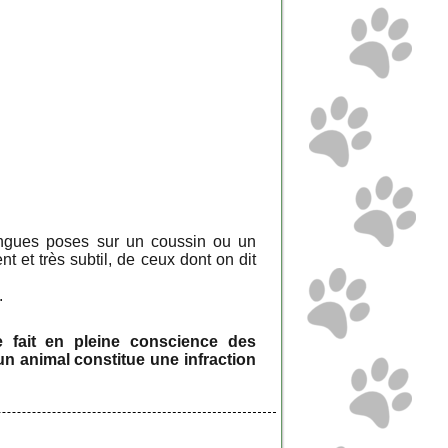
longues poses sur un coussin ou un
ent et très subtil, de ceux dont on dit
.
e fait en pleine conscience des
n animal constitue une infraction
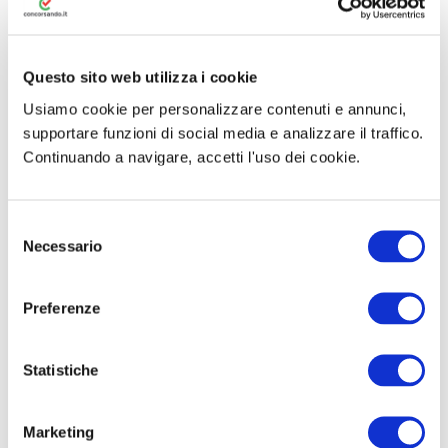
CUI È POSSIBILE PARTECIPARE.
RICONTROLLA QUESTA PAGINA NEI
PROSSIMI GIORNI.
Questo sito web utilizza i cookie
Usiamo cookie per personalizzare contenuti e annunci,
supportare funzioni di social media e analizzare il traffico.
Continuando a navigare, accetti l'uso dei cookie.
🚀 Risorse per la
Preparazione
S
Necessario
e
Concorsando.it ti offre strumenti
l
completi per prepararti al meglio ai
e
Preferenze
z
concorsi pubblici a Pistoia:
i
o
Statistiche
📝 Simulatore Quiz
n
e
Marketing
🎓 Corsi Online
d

---

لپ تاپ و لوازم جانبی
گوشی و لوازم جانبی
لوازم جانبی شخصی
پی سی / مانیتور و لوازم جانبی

### What this task involves
Scan the listing for the string "لوازم", then copy every line where it appears.

### Exercise answer
لپ تاپ و لوازم جانبی
گوشی و لوازم جانبی
لوازم جانبی شخصی
پی سی / مانیتور و لوازم جانبی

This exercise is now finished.